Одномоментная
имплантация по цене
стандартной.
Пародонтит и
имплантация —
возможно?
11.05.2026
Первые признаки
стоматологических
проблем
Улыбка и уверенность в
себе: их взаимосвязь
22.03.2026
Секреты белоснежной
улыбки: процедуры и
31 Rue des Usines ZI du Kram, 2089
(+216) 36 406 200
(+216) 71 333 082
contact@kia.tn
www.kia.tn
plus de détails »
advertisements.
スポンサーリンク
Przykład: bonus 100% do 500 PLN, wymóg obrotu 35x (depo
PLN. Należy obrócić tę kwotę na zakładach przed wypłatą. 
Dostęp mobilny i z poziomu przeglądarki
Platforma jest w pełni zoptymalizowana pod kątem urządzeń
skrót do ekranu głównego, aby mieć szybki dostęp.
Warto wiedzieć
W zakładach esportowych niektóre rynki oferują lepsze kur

================

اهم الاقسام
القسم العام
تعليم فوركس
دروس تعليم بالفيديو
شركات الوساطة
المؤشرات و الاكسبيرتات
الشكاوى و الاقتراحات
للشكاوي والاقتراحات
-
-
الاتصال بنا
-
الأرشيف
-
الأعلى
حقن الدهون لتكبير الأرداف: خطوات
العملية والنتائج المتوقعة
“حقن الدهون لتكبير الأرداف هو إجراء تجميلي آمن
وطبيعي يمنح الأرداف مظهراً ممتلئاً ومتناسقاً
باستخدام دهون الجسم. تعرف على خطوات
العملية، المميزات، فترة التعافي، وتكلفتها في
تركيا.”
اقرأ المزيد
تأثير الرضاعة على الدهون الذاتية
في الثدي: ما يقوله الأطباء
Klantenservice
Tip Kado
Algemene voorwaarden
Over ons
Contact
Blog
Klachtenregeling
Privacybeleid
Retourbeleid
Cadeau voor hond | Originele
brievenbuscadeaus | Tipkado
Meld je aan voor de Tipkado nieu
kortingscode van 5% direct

================

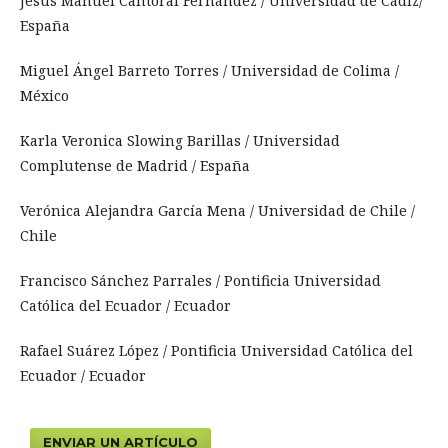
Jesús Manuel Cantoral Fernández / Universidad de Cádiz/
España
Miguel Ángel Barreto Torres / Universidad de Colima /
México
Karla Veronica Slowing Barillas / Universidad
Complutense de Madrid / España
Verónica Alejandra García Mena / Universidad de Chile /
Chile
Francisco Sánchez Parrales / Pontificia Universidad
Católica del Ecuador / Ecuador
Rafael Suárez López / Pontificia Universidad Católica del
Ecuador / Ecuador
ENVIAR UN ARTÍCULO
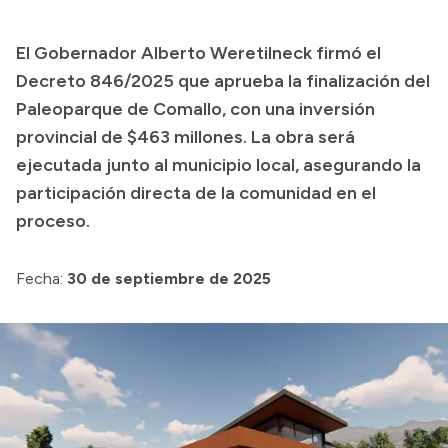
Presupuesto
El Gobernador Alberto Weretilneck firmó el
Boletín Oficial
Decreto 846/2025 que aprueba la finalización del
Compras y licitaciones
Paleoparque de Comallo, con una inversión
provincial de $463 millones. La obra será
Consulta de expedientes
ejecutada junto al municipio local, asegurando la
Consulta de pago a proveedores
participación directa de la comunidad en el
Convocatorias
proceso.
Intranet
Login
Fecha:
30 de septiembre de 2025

================

§ Exercise brief
Looking at the data above, write out exactly the lines that start at the one containing "Dostęp mobilny i z poziomu przeglądarki" and end at the one containing "W zakładach esportowych"; include both and nothing beyond.

§ Answer
Dostęp mobilny i z poziomu przeglądarki
Platforma jest w pełni zoptymalizowana pod kątem urządzeń
skrót do ekranu głównego, aby mieć szybki dostęp.
Warto wiedzieć
W zakładach esportowych niektóre rynki oferują lepsze kur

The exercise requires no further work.